# Best Businesses in Recession?



## KFB123 (21 Jan 2009)

I am wondering what types of businesses are the best to surivive recessions. I've heard Bookies, cinemas and garden centres are the best. Also sales of coffee goes up in these times.
Anyone any thoughts on this?


----------



## Purple (21 Jan 2009)

*Re: Best Businesses in Recession???*

Discount retailers (Lidl & Aldi etc) should do well. I wouldn't try muscling in on their business though.
Pawn Brokers, repossession companies and money lenders should also do well.


----------



## Kintyre (21 Jan 2009)

*Re: Best Businesses in Recession???*

if people dont have the cash to buy new products then they will spend on maintainence - car repair, laundrette, carpet cleaners


----------



## Caveat (21 Jan 2009)

*Re: Best Businesses in Recession???*

Less established or well known (therefore generally, cheaper) tradespeople may benefit.


----------



## mathepac (21 Jan 2009)

*Re: Best Businesses in Recession???*



Purple said:


> ... Pawn Brokers, repossession companies ...


Beat me to it. 


Purple said:


> ... money lenders should also do well.


Like the banks?


----------



## truthseeker (21 Jan 2009)

*Re: Best Businesses in Recession???*

Scrapyards. Was at the local scrapyard this morning and got into a chat about this subject with guy on counter. He told me that the 80s were boom time for the business, no one buying new cars, getting parts for old one (and too expensive to go to main dealer).


----------



## Vanilla (21 Jan 2009)

*Re: Best Businesses in Recession???*

Undertakers. Because people still die. Especially at this time of year.


----------



## Askar (21 Jan 2009)

*Re: Best Businesses in Recession???*

What about shoe repair shops?  people can't afford new shoes and wearing out ole ones walking around looking for a job!


----------



## MOB (21 Jan 2009)

*Re: Best Businesses in Recession???*

I think I recall reading that Cinemas tend to do ok in a recession - it is a cheap night out.


----------



## LennyBriscoe (21 Jan 2009)

*Re: Best Businesses in Recession???*



MOB said:


> I think I recall reading that Cinemas tend to do ok in a recession - it is a cheap night out.


 
And echoing your point MOB; DVD rental shops and Pizza parlours...


----------



## Purple (21 Jan 2009)

*Re: Best Businesses in Recession???*



mathepac said:


> Like the banks?


Like the banks but interest over 21% and you have to get a few slab headed guys in black leather jackets instead of tellers.


----------



## PaddyBloggit (21 Jan 2009)

*Re: Best Businesses in Recession???*

The local chipper, Chinese take-away etc.


----------



## noelf (21 Jan 2009)

*Re: Best Businesses in Recession???*

Markets and Carboot sales


----------



## mosstown (21 Jan 2009)

*Re: Best Businesses in Recession???*

Asda


----------



## Simeon (21 Jan 2009)

*Re: Best Businesses in Recession???*

Kitchen gadgets etc as people (once again) learn to cook tasty food for a small outlay.


----------



## Dinny (22 Jan 2009)

*Re: Best Businesses in Recession???*

Spoke to a Butcher said things were improving for him. Especially on the Sunday roast front. Families stop going out to hotels for a Sunday dinner and not going away on as many long weekends so stay at home and cook. They are also using the left over meat for dinner on Monday


----------



## computerman (22 Jan 2009)

*Re: Best Businesses in Recession???*

Bailiff


----------



## Nutso (22 Jan 2009)

*Re: Best Businesses in Recession???*

Had an interview with the company behind the technology for the national lottery - they said they are much busier in a recession!


----------



## gillarosa (23 Jan 2009)

*Re: Best Businesses in Recession???*

I've been chatting to people I shop with as a consumer and Bookies have been experiencing a downturn since last Spring, and the lady in the Chinese said business is way down and they are not anticipating an upturn any time soon, for them its been since the new year. 
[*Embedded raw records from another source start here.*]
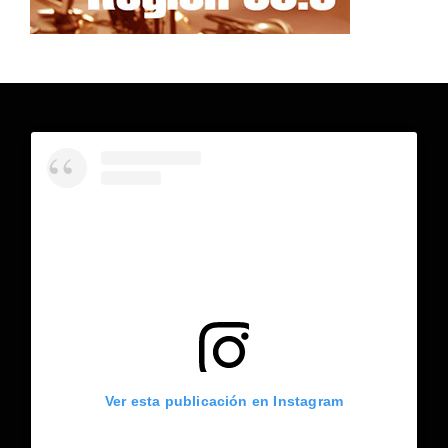
Ver esta publicación en Instagram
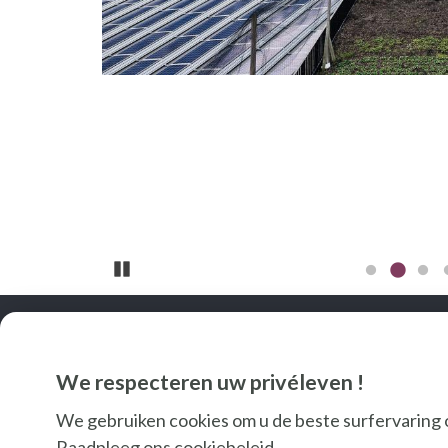
Pause
We respecteren uw privéleven !
We gebruiken cookies om u de beste surfervaring 
Raadpleeg ons
cookiebeleid
.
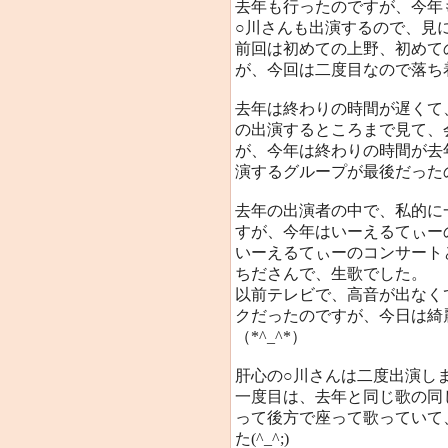
去年も行ったのですが、今年
○川さんも出演するので、見
前回は初めての上野、初めて
が、今回は二度目なので落ち着
去年は終わりの時間が遅くて
の出演するところまで見て、
が、今年は終わりの時間が去
演するグループが最後だった
去年の出演者の中で、私的に
すが、今年はいーえるてぃー
いーえるてぃーのコンサート
ちださんで、生歌でした。
以前テレビで、高音が出なく
クだったのですが、今日は綺
（*^_^*）
肝心の○川さんは二度出演し
一度目は、去年と同じ歌の同
って後方で座って歌っていて
た(^_^;)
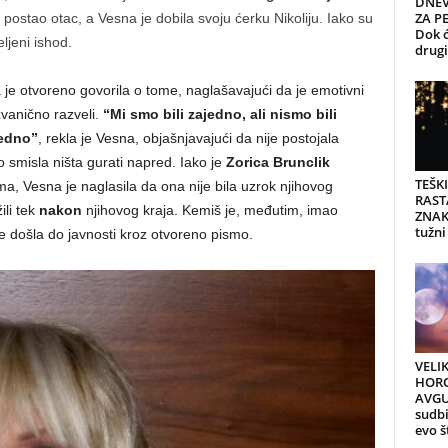
DNEV
ZA PE
je postao otac, a Vesna je dobila svoju ćerku Nikoliju. Iako su
Dok ć
ljeni ishod.
drugi 
 je otvoreno govorila o tome, naglašavajući da je emotivni
vanično razveli.
“Mi smo bili zajedno, ali nismo bili
jedno”
, rekla je Vesna, objašnjavajući da nije postojala
 smisla ništa gurati napred. Iako je
Zorica Brunclik
TEŠK
a, Vesna je naglasila da ona nije bila uzrok njihovog
RAST
ili tek
nakon
njihovog kraja. Kemiš je, međutim, imao
ZNAK
tužni
je došla do javnosti kroz otvoreno pismo.
VELI
HORO
AVGU
sudb
evo š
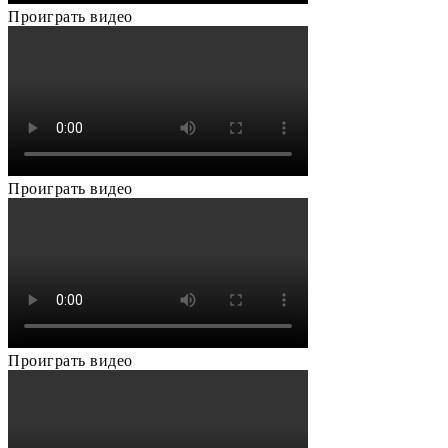
Проиграть видео
Проиграть видео
Проиграть видео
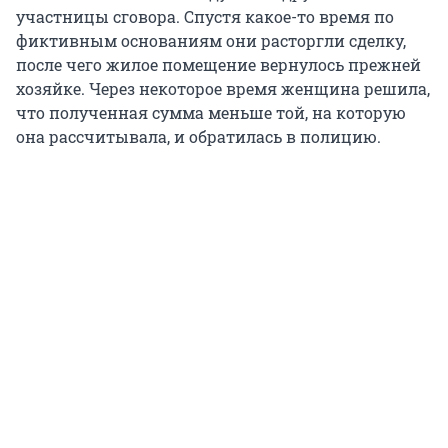
участницы сговора. Спустя какое-то время по
фиктивным основаниям они расторгли сделку,
после чего жилое помещение вернулось прежней
хозяйке. Через некоторое время женщина решила,
что полученная сумма меньше той, на которую
она рассчитывала, и обратилась в полицию.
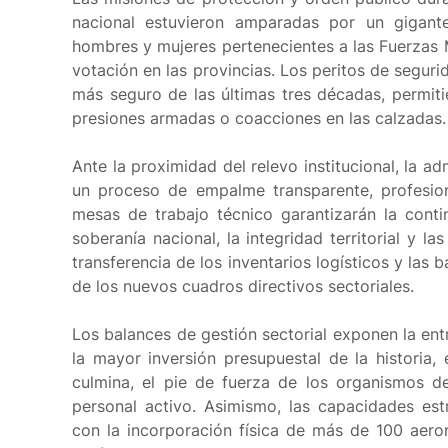
nacional estuvieron amparadas por un gigant
hombres y mujeres pertenecientes a las Fuerzas M
votación en las provincias. Los peritos de segur
más seguro de las últimas tres décadas, permitie
presiones armadas o coacciones en las calzadas.
Ante la proximidad del relevo institucional, la ad
un proceso de empalme transparente, profesion
mesas de trabajo técnico garantizarán la conti
soberanía nacional, la integridad territorial y la
transferencia de los inventarios logísticos y las 
de los nuevos cuadros directivos sectoriales.
Los balances de gestión sectorial exponen la en
la mayor inversión presupuestal de la historia,
culmina, el pie de fuerza de los organismos d
personal activo. Asimismo, las capacidades est
con la incorporación física de más de 100 aeron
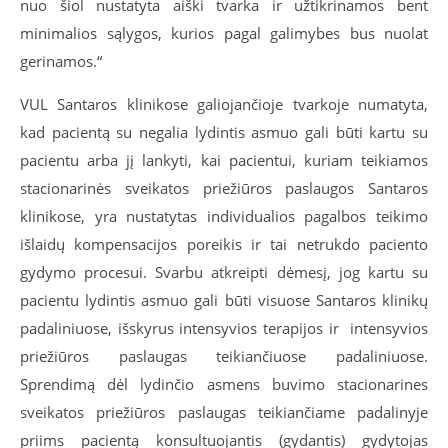
nuo šiol nustatyta aiški tvarka ir užtikrinamos bent
minimalios sąlygos, kurios pagal galimybes bus nuolat
gerinamos.“
VUL Santaros klinikose galiojančioje tvarkoje numatyta,
kad pacientą su negalia lydintis asmuo gali būti kartu su
pacientu arba jį lankyti, kai pacientui, kuriam teikiamos
stacionarinės sveikatos priežiūros paslaugos Santaros
klinikose, yra nustatytas individualios pagalbos teikimo
išlaidų kompensacijos poreikis ir tai netrukdo paciento
gydymo procesui. Svarbu atkreipti dėmesį, jog kartu su
pacientu lydintis asmuo gali būti visuose Santaros klinikų
padaliniuose, išskyrus intensyvios terapijos ir intensyvios
priežiūros paslaugas teikiančiuose padaliniuose.
Sprendimą dėl lydinčio asmens buvimo stacionarines
sveikatos priežiūros paslaugas teikiančiame padalinyje
priims pacientą konsultuojantis (gydantis) gydytojas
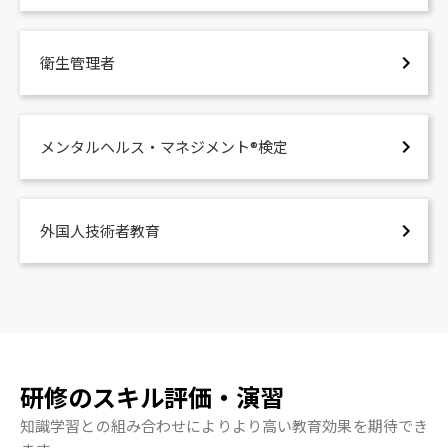
衛生管理者
メンタルヘルス・マネジメント®検定
外国人技術者教育
研修のスキル評価・演習
知識学習との組み合わせによりより高い教育効果を期待でき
The Cinema used to do well during bad times here in Ireland, but as the cost of attending had increased considerably and many people have an extensive number of channels at home which are relatively cheap I can't see it being sustained, ditto dvd rental its crazy money for short term rental.

People in the US used to say McDonalds was relatively recession proof but as more and more branches open there is less scope for the individual franchises to be at capacity, plus there has been so much information about the health issues associated with the brand it would have to be affected.
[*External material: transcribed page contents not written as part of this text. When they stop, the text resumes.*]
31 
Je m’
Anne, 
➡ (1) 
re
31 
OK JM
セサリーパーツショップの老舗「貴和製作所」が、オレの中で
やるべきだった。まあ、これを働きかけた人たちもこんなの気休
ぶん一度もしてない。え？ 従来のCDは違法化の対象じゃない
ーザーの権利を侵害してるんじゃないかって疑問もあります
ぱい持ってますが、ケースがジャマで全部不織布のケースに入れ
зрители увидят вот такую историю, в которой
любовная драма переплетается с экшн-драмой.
Lotto and all Lotto products for sure. If they were sensible they would introduce a €1 face value lottery product, even with a smaller prize, they would pick up the former players who gave up because they believe €3 / €4 would buy them something more.


----------



## xeresod (23 Jan 2009)

*Re: Best Businesses in Recession???*



gillarosa said:


> Lotto and all Lotto products for sure. If they were sensible they would introduce a €1 face value lottery product, even with a smaller prize, they would pick up the former players who gave up because they believe €3 / €4 would buy them something more.


 

They already have - _[broken link removed]_


----------



## gillarosa (23 Jan 2009)

*Re: Best Businesses in Recession???*



xeresod said:


> They already have - _[broken link removed]_


 
Thanks! and you know I've watched the ad so many times and that aspect of it never jumped out at me, must have mentally switched off when he started singing about Monday being great!


----------



## setanta1 (23 Jan 2009)

*Re: Best Businesses in Recession???*



LennyBriscoe said:


> And echoing your point MOB; DVD rental shops and Pizza parlours...
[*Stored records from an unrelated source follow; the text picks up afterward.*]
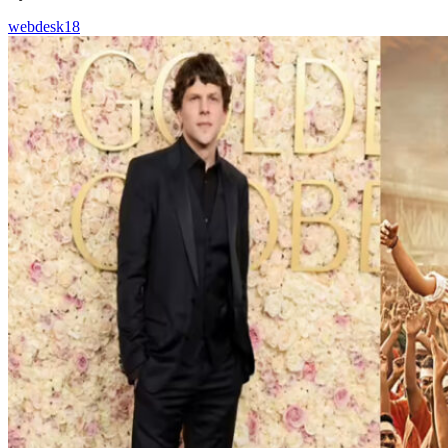
webdesk18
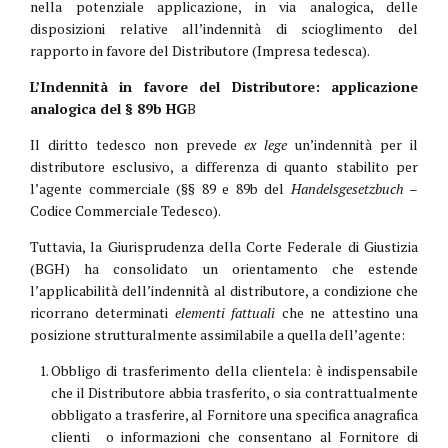
nella potenziale applicazione, in via analogica, delle
disposizioni relative all’indennità di scioglimento del
rapporto in favore del Distributore (Impresa tedesca).
L’Indennità in favore del Distributore: applicazione
analogica del § 89b HG
B
Il diritto tedesco non prevede
ex lege
un’indennità per il
distributore esclusivo, a differenza di quanto stabilito per
l’agente commerciale (§§ 89 e 89b del
Handelsgesetzbuch
–
Codice Commerciale Tedesco).
Tuttavia, la Giurisprudenza della Corte Federale di Giustizia
(BGH) ha consolidato un orientamento che estende
l’applicabilità dell’indennità al distributore, a condizione che
ricorrano determinati
elementi fattuali
che ne attestino una
posizione strutturalmente assimilabile a quella dell’agente:
Obbligo di trasferimento della clientela: è indispensabile
che il Distributore abbia trasferito, o sia contrattualmente
obbligato a trasferire, al Fornitore una specifica anagrafica
clienti o informazioni che consentano al Fornitore di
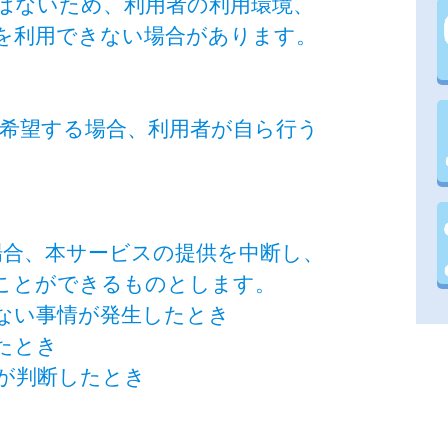
はないため、利用者の利用環境、
を利用できない場合があります。
を希望する場合、利用者が自ら行う
場合、本サービスの提供を中断し、
ことができるものとします。
得ない事情が発生したとき
たとき
市が判断したとき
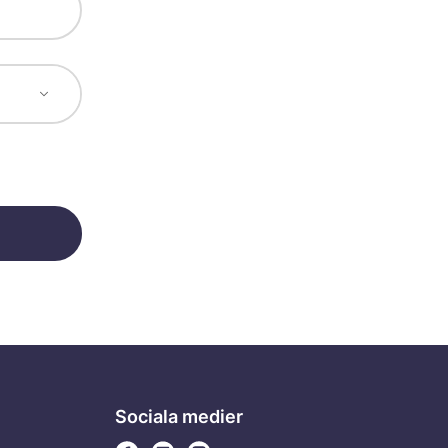
Sociala medier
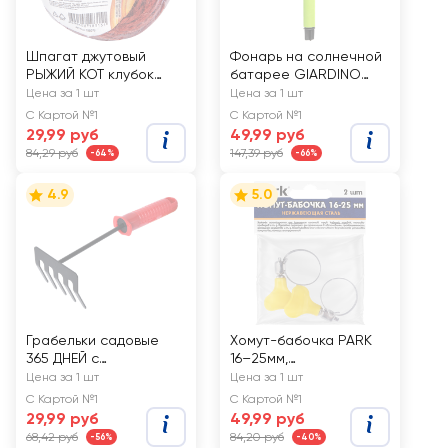
Шпагат джутовый
Фонарь на солнечной
РЫЖИЙ КОТ клубок
батарее GIARDINO
25м, цветной, Арт.
CLUB 4,5x4,5x31см
Цена за 1 шт
Цена за 1 шт
108079
цветной, Арт. 350003
С Картой №1
С Картой №1
29,99 руб
49,99 руб
84,29 руб
147,39 руб
-64%
-66%
4.9
5.0
Грабельки садовые
Хомут-бабочка PARK
365 ДНЕЙ с
16–25мм,
пластиковой ручкой,
нержавеющая сталь,
Цена за 1 шт
Цена за 1 шт
Арт. TG2103027-A
Арт. 101193, 2шт
С Картой №1
С Картой №1
29,99 руб
49,99 руб
68,42 руб
84,20 руб
-56%
-40%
 Got to disagree on the DVD shop - I suspect that Movie channels, cheaper DVDs in the like of HMV/Virgin, pirate DVDs and on-line entertainment have all combined to kill-off the DVD store. I live in a town of 7,000 people that has had no DVD store for the past two years.


----------



## george.shaw (23 Jan 2009)

*Re: Best Businesses in Recession???*

Butchers, bakers, candle stick makers.
Look for trades/ business that did well in 1920's Germany or 1930's US.
Businesses that help to cut costs and be more frugal will do well especially if they trade in or sell life's essentials - food, energy, transport etc.
Will not be all old style businesses and think Ebay.ie, buyandsell.ie and other businesses that facilitate trade efficiently and cheaply will do well.


----------



## silvermints (23 Jan 2009)

*Re: Best Businesses in Recession???*



MOB said:


> I think I recall reading that Cinemas tend to do ok in a recession - *it is a cheap night out*.


 
Really... what cinema do you use


----------



## Eblanoid (23 Jan 2009)

*Re: Best Businesses in Recession???*



silvermints said:


> Really... what cinema do you use



Might be referring to this:

http://www.cineworld.ie/unlimited


----------



## elgransenor (24 Jan 2009)

*Re: Best Businesses in Recession???*

Retail business of some description imho.
I started one in the last recession in 1986 and did well.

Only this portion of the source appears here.